22 Major Provisions (cont.)
3. In all cases in state court, if the tribe or a parent requests it, the court must transfer the case to tribal court unless a parent objects or good cause exists to deny the request. --25 U.S.C. § 1911(b).

23 Major Provisions (cont.)
4. As the tribal notice and the transfer provisions indicate, although jurisdiction is concurrent, it is “presumptively tribal.” Holyfield, 490 U.S. at 36. Indian tribes have independent rights under ICWA. Thus, they have rights even when both parents want to relinquish custody of their child voluntarily.

24 Major Provisions (cont.)
5. If the case remains in state court, the court may not terminate parental rights without proof “beyond a reasonable doubt” (or place the child in foster care without “clear and convincing evidence”) that continued custody by the child's family “is likely to result in serious emotional or physical damage to the child.” (Thus, this is not a “best interest of the child” standard.) --25 U.S.C. §1912(f) and (e), respectively.

25 Major Provisions (cont.)
6. If the child's parents are indigent, they have a right to a court-appointed attorney. Separate counsel must be appointed for the child when the best interests of the child require it. --25 U.S.C. § 1912(b).

26 Major Provisions (cont.)
7. Before a state court can remove an Indian child from the home for placement in either foster care or for adoption, testimony from “qualified expert witnesses” (QEW) must be submitted on the issue of whether continued placement in the home is likely to cause serious emotional or physical injury to the child. --25 U.S.C. § 1912(d).

27 Major Provisions (cont.)
8. An Indian child may not be removed from the home for foster care or for adoption unless it is proven that “active efforts have been made to provide remedial services and rehabilitative programs designed to prevent the breakup of the Indian family and that these efforts have proved unsuccessful.” --25 U.S.C. § 1912(d).

28 Major Provisions (cont.)
9. Before a state court can place an Indian child in a non-Indian adoptive home, the court must give a placement pref­erence to, first, the child's extended family, second, other members of the child's tribe, and third, other Indian families, unless good cause exists to ignore this placement hierarchy.

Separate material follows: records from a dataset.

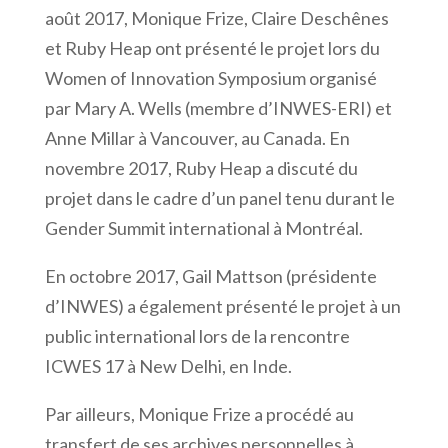
août 2017, Monique Frize, Claire Deschênes
et Ruby Heap ont présenté le projet lors du
Women of Innovation Symposium organisé
par Mary A. Wells (membre d’INWES-ERI) et
Anne Millar à Vancouver, au Canada. En
novembre 2017, Ruby Heap a discuté du
projet dans le cadre d’un panel tenu durant le
Gender Summit international à Montréal.
En octobre 2017, Gail Mattson (présidente
d’INWES) a également présenté le projet à un
public international lors de la rencontre
ICWES 17 à New Delhi, en Inde.
Par ailleurs, Monique Frize a procédé au
transfert de ses archives personnelles à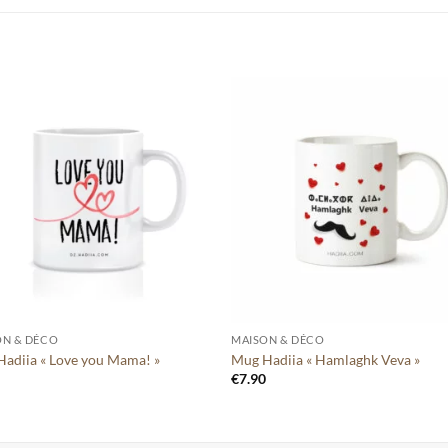
Ajouter
Ajou
à votre
à vo
liste
lis
+
ON & DÉCO
MAISON & DÉCO
adiia « Love you Mama! »
Mug Hadiia « Hamlaghk Veva »
0
€
7.90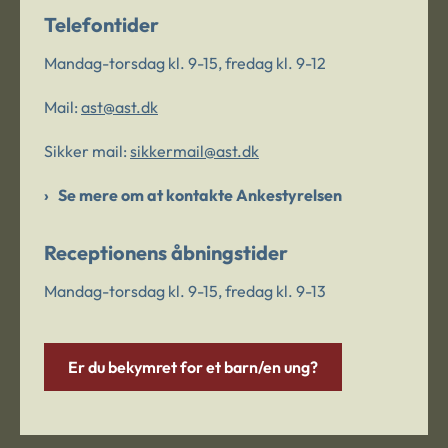
Telefontider
Mandag-torsdag kl. 9-15, fredag kl. 9-12
Mail:
ast@ast.dk
Sikker mail:
sikkermail@ast.dk
Se mere om at kontakte Ankestyrelsen
Receptionens åbningstider
Mandag-torsdag kl. 9-15, fredag kl. 9-13
Er du bekymret for et barn/en ung?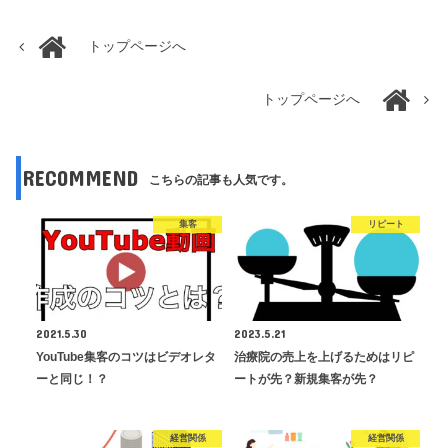
トップページへ
トップページへ
RECOMMEND
こちらの記事も人気です。
集客
リピート
2021.5.30
2023.5.21
YouTube集客のコツはビデオレタ
治療院の売上を上げるためはリピ
ーと同じ！？
ートが先？新規集客が先？
経営関係
経営関係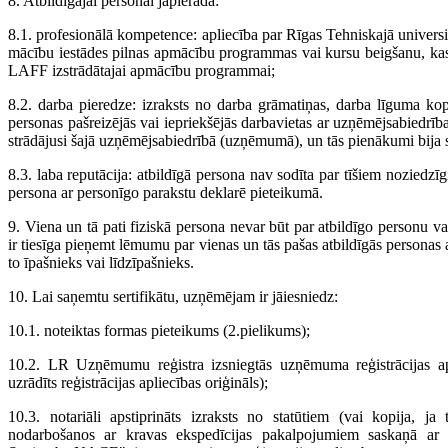
8. Atbildīgajai personai jāpierāda:
8.1. profesionālā kompetence: apliecība par Rīgas Tehniskajā universit
mācību iestādes pilnas apmācību programmas vai kursu beigšanu, kas a
LAFF izstrādātajai apmācību programmai;
8.2. darba pieredze: izraksts no darba grāmatiņas, darba līguma kop
personas pašreizējās vai iepriekšējās darbavietas ar uzņēmējsabiedrī
strādājusi šajā uzņēmējsabiedrībā (uzņēmumā), un tās pienākumi bija s
8.3. laba reputācija: atbildīgā persona nav sodīta par tīšiem nozied
persona ar personīgo parakstu deklarē pieteikumā.
9. Viena un tā pati fiziskā persona nevar būt par atbildīgo personu
ir tiesīga pieņemt lēmumu par vienas un tās pašas atbildīgās personas
to īpašnieks vai līdzīpašnieks.
10. Lai saņemtu sertifikātu, uzņēmējam ir jāiesniedz:
10.1. noteiktas formas pieteikums (2.pielikums);
10.2. LR Uzņēmumu reģistra izsniegtās uzņēmuma reģistrācijas aplie
uzrādīts reģistrācijas apliecības oriģināls);
10.3. notariāli apstiprināts izraksts no statūtiem (vai kopija, ja
nodarbošanos ar kravas ekspedīcijas pakalpojumiem saskaņā ar "E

A similar hierarchy is imposed in foster care placements. --25 U.S.C. §§ 1915(a) and (b), respectively.

29 Major Provisions (cont.)
10. Tribal court custody decisions are entitled to the same “full faith and credit” as state court custody decisions, meaning that they normally must be respected and enforced by other courts. --25 U.S.C. § 1911(d).

30 Major Provisions (cont.)
11. The state must keep accurate records of all Indian child placements to which ICWA applies and make them available to the federal government and the tribe. In addition, when an adopted Indian child becomes eighteen years old, the state must provide the child upon his or her request with the names and tribal affiliation(s) of the child's biological parents. --25 U.S.C. §§ 1915(e), 1917, respectively.

31 Major Provisions (cont.)
12. Whenever a child is removed by state officials in an emergency situation, a hearing must be held soon thereafter and the child must be returned to the parents unless continued removal is “necessary to prevent imminent physical damage or harm to the child.” Thus, the state’s “best interests of the child” standard does not apply in emergency removals. --25 U.S.C. §1922.

32 Summary Thus, ICWA is a remedial law designed to protect Indians and tribes. Among other things, ICWA gives tribal courts exclusive jurisdiction when the child lives on the reservation. When the child lives off the reservation, there is “concurrent but presumptively tribal jurisdiction,” the Supreme Court said in Holyfield. 490 U.S. at 36. Even when a custody case remains in state court, the tribe has a right to intervene, and placement of the child is governed by ICWA’s requirements.